Images should not appear in the copy, yet every line of the listing below must be printed exactly.
*** Opening RECORDED INFORMATION ***
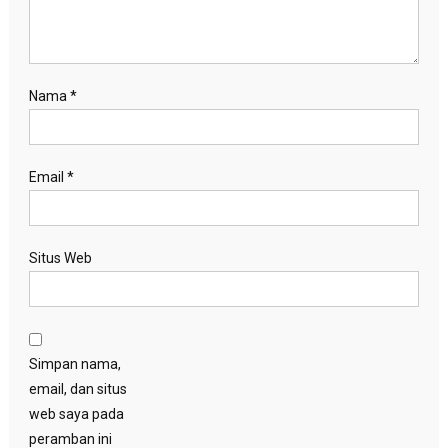
Nama
*
Email
*
Situs Web
Simpan nama,
email, dan situs
web saya pada
peramban ini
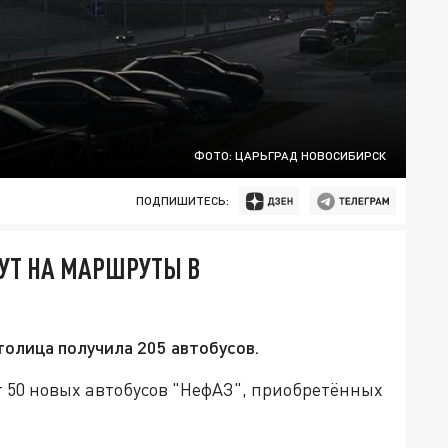
ФОТО: ЦАРЬГРАД НОВОСИБИРСК
ПОДПИШИТЕСЬ:
УТ НА МАРШРУТЫ В
толица получила 205 автобусов.
т 50 новых автобусов "НефАЗ", приобретённых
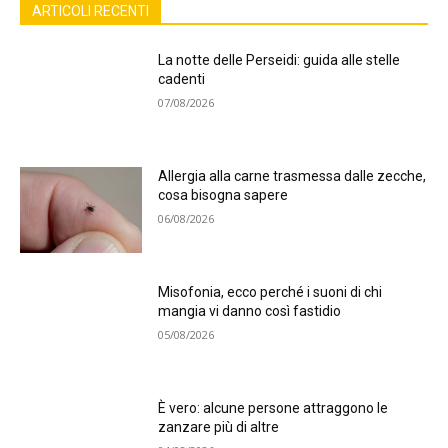
ARTICOLI RECENTI
La notte delle Perseidi: guida alle stelle
cadenti
07/08/2026
Allergia alla carne trasmessa dalle zecche,
cosa bisogna sapere
06/08/2026
Misofonia, ecco perché i suoni di chi
mangia vi danno così fastidio
05/08/2026
È vero: alcune persone attraggono le
zanzare più di altre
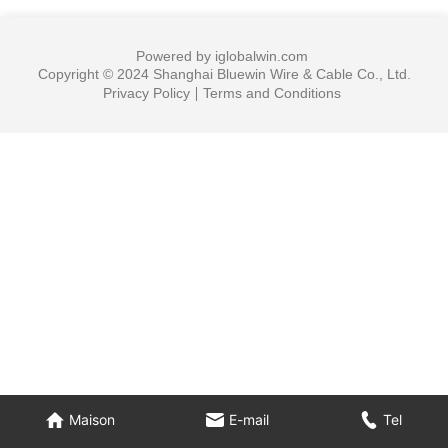
Powered by iglobalwin.com
Copyright © 2024 Shanghai Bluewin Wire & Cable Co., Ltd.
Privacy Policy
Terms and Conditions
Maison
E-mail
Tel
*** Closing RECORDED INFORMATION ***
_FINISHED TASK_:
Nama
*
Email
*
Situs Web
Simpan nama,
email, dan situs
web saya pada
peramban ini
ФОТО: ЦАРЬГРАД НОВОСИБИРСК
ПОДПИШИТЕСЬ:
УТ НА МАРШРУТЫ В
толица получила 205 автобусов.
т 50 новых автобусов "НефАЗ", приобретённых
ARTICOLI RECENTI
La notte delle Perseidi: guida alle stelle
cadenti
07/08/2026
Allergia alla carne trasmessa dalle zecche,
cosa bisogna sapere
06/08/2026
Misofonia, ecco perché i suoni di chi
mangia vi danno così fastidio
05/08/2026
È vero: alcune persone attraggono le
zanzare più di altre
Powered by iglobalwin.com
Copyright © 2024 Shanghai Bluewin Wire & Cable Co., Ltd.
Privacy Policy
Terms and Conditions
Maison
E-mail
Tel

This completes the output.